De ahí la aparición de otra utopía móvil: el concepto de ciudadanía. Parece que tal idea no puede limitarse a lo que ha sido, es y está dejando de ser el Estado Nación. La ciudadanía real —y global— está pidiendo nuevos horizontes. El sujeto, la persona y la comunidad que somos desbordan las leyes que fueron. Muchos y muchas se sienten humanos «sin atributos» (R. Musil), pero con atributos humanos. ¿Bastará un día con nacer para que se nos reconozca el haber nacido? No importará, quizá entonces, en qué ciudad del mundo.
«Vuele bajo porque abajo está la verdad», canta Facundo Cabral. Y remata: «Por correr el hombre no puede pensar; que ni él mismo sabe para adónde va». Este cantautor argentino fue declarado por la Unesco, en 1996, «Mensajero Mundial de la Paz» y estiman sus biógrafos que ha recorrido unos 160 países, con su guitarra.
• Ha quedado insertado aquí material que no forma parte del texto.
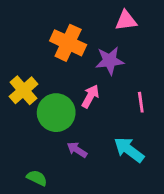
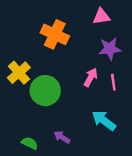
purple star: (110, 61) -> (110, 49), moved
pink arrow: (90, 96) -> (91, 77), moved
purple arrow: (77, 150) -> (62, 137), moved

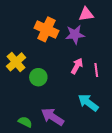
purple star: (110, 49) -> (75, 34), moved
green circle: (45, 91) -> (38, 77), size x0.7
purple arrow: (62, 137) -> (53, 117), size x1.6

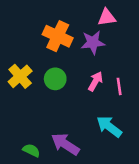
green circle: (38, 77) -> (55, 79), moved

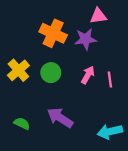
cyan arrow: (109, 127) -> (110, 132), moved, turned -50
purple arrow: (65, 144) -> (60, 118), moved
green semicircle: (31, 150) -> (22, 123), moved

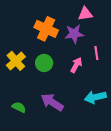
pink line: (110, 80) -> (96, 53), moved
cyan arrow: (110, 132) -> (95, 97), moved

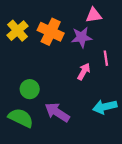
yellow cross: (16, 61) -> (18, 31), moved
green circle: (44, 63) -> (30, 89), moved
green semicircle: (19, 107) -> (21, 118), size x1.6

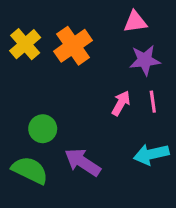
orange cross: (51, 32) -> (73, 46), turned 30
purple star: (82, 37) -> (145, 60), moved
pink line: (106, 58) -> (153, 102), moved

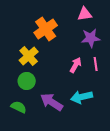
yellow cross: (25, 44) -> (29, 56), moved
cyan arrow: (151, 154) -> (82, 97), moved
green semicircle: (30, 170) -> (19, 107), size x0.7

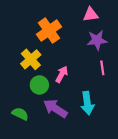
pink arrow: (76, 65) -> (62, 74), moved
green circle: (27, 81) -> (39, 85), moved
cyan arrow: (82, 97) -> (87, 103), turned -85

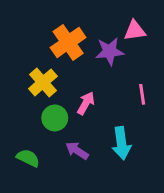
pink triangle: (91, 15) -> (135, 31), moved
purple star: (97, 40) -> (110, 51), moved
purple arrow: (55, 108) -> (77, 151), size x0.7

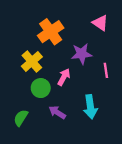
pink triangle: (135, 31) -> (100, 23), turned 42
purple star: (110, 51) -> (82, 54), moved
green semicircle: (28, 158) -> (21, 118), turned -84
A temprana edad, su padre abandonó el hogar dejando a su madre con sus siete hijos. «Un vagabundo me recitó el Sermón de la Montaña y descubrí que estaba naciendo; corrí a escribir una canción de cuna: Vuele bajo…».
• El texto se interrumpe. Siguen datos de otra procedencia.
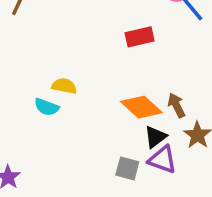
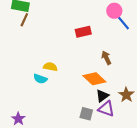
red rectangle: (140, 37) -> (83, 32), moved
brown arrow: (176, 105) -> (106, 58), moved

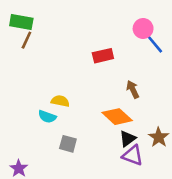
gray square: (86, 114) -> (68, 144), moved

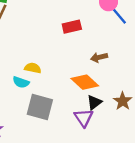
brown arrow: (133, 89) -> (99, 57), turned -77
gray square: (68, 144) -> (40, 107), size x1.6
purple triangle: (133, 155) -> (84, 118), moved, turned 36

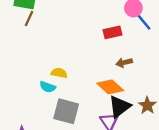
red rectangle: (72, 27) -> (113, 32), moved
black triangle: (94, 102) -> (119, 107), size x1.5

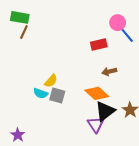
yellow semicircle: (59, 73) -> (51, 81), turned 120
gray square: (66, 111) -> (57, 95), moved, size x0.7

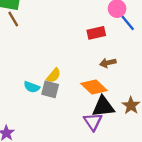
brown line: (24, 32) -> (13, 19), turned -56
yellow semicircle: (51, 81) -> (54, 75), moved
black triangle: (105, 111) -> (103, 107), turned 30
Concluyo esta caminata literaria, por mi parte. Tengo la convicción —que no pretendo cierta— de que la vida nos va retirando, cada día, un poco más de nosotros mismos, y nos va abriendo al abrazo de lo otro y del otro. A su aire, a su mar, a su tierra. Y sobre todo, ¡oh utopía!… a su corazón. ¿Será eso con lo que Salinas también soñaba, «vivir en los pronombres…»?